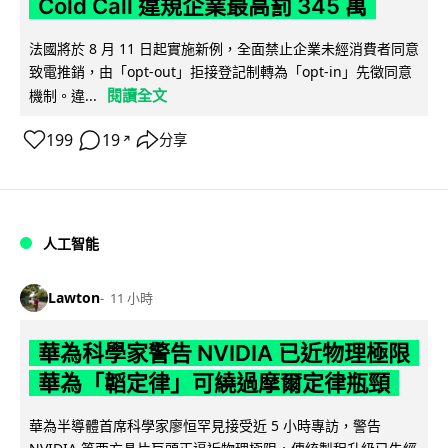
Cold Call 違規企業最高罰 345 萬
法國將於 8 月 11 日起實施新例，全面禁止企業未經消費者同意
致電推銷，由「opt-out」拒接登記制轉為「opt-in」先徵同意
閱讀全文
機制。違...
199
19
分享
↗
人工智能
Lawton
11 小時
華為科學家警告 NVIDIA 已近物理極限
華為「韜定律」可繞過摩爾定律瓶頸
華為半導體首席科學家廖恒罕見接受近 5 小時專訪，警告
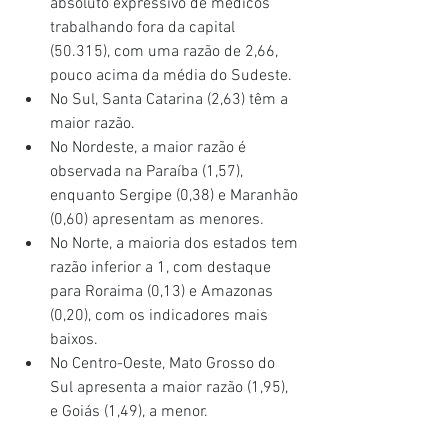
absoluto expressivo de médicos 
trabalhando fora da capital 
(50.315), com uma razão de 2,66, 
pouco acima da média do Sudeste.
No Sul, Santa Catarina (2,63) têm a 
maior razão.
No Nordeste, a maior razão é 
observada na Paraíba (1,57), 
enquanto Sergipe (0,38) e Maranhão 
(0,60) apresentam as menores.
No Norte, a maioria dos estados tem 
razão inferior a 1, com destaque 
para Roraima (0,13) e Amazonas 
(0,20), com os indicadores mais 
baixos.
No Centro-Oeste, Mato Grosso do 
Sul apresenta a maior razão (1,95), 
e Goiás (1,49), a menor.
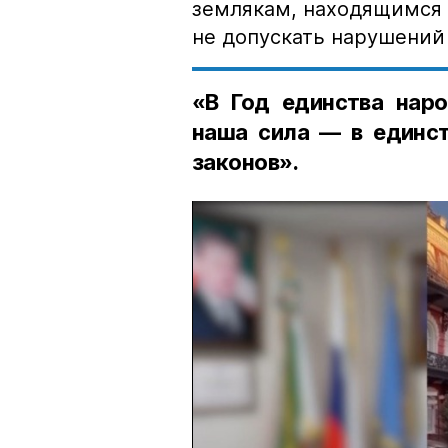
землякам, находящимся 
не допускать нарушений 
«В Год единства наро
наша сила — в единст
законов».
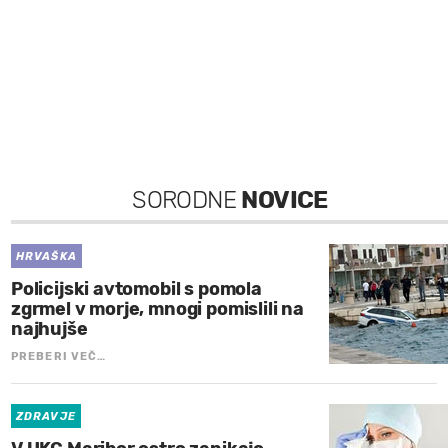
SORODNE
NOVICE
HRVAŠKA
Policijski avtomobil s pomola
zgrmel v morje, mnogi pomislili na
najhujše
PREBERI VEČ…
ZDRAVJE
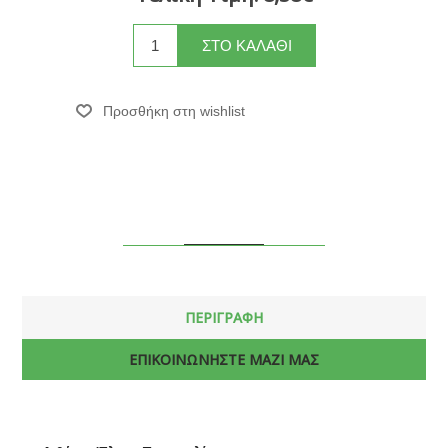
ΠΕΡΙΓΡΑΦΗ
ΕΠΙΚΟΙΝΩΝΗΣΤΕ ΜΑΖΙ ΜΑΣ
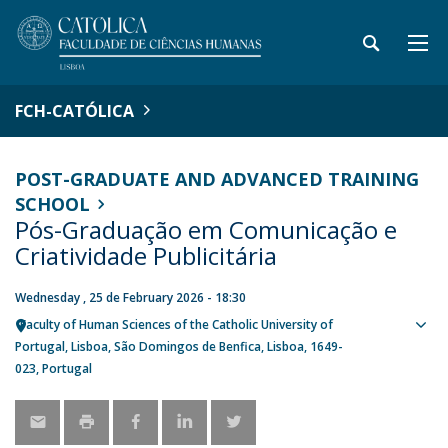
FCH-CATÓLICA
POST-GRADUATE AND ADVANCED TRAINING
SCHOOL
Pós-Graduação em Comunicação e
Criatividade Publicitária
Wednesday , 25 de February 2026 - 18:30
Faculty of Human Sciences of the Catholic University of
Sho
Portugal
Lisboa
São Domingos de Benfica, Lisboa
1649-
map
023
Portugal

Exercise instructions. Without the pictures, set down every entry exactly.

Reply to the exercise.
Cold Call 違規企業最高罰 345 萬
法國將於 8 月 11 日起實施新例，全面禁止企業未經消費者同意
致電推銷，由「opt-out」拒接登記制轉為「opt-in」先徵同意
閱讀全文
機制。違...
199
19
分享
↗
人工智能
Lawton
11 小時
華為科學家警告 NVIDIA 已近物理極限
華為「韜定律」可繞過摩爾定律瓶頸
華為半導體首席科學家廖恒罕見接受近 5 小時專訪，警告
absoluto expressivo de médicos 
trabalhando fora da capital 
(50.315), com uma razão de 2,66, 
pouco acima da média do Sudeste.
No Sul, Santa Catarina (2,63) têm a 
maior razão.
No Nordeste, a maior razão é 
observada na Paraíba (1,57), 
enquanto Sergipe (0,38) e Maranhão 
(0,60) apresentam as menores.
No Norte, a maioria dos estados tem 
razão inferior a 1, com destaque 
para Roraima (0,13) e Amazonas 
(0,20), com os indicadores mais 
baixos.
No Centro-Oeste, Mato Grosso do 
Sul apresenta a maior razão (1,95), 
e Goiás (1,49), a menor.
землякам, находящимся 
не допускать нарушений 
«В Год единства наро
наша сила — в единст
законов».
SORODNE
NOVICE
HRVAŠKA
Policijski avtomobil s pomola
zgrmel v morje, mnogi pomislili na
najhujše
PREBERI VEČ…
ZDRAVJE
ΠΕΡΙΓΡΑΦΗ
ΕΠΙΚΟΙΝΩΝΗΣΤΕ ΜΑΖΙ ΜΑΣ
FCH-CATÓLICA
POST-GRADUATE AND ADVANCED TRAINING
SCHOOL
Pós-Graduação em Comunicação e
Criatividade Publicitária
Wednesday , 25 de February 2026 - 18:30
Faculty of Human Sciences of the Catholic University of
Sho
Portugal
Lisboa
São Domingos de Benfica, Lisboa
1649-
map
023
Portugal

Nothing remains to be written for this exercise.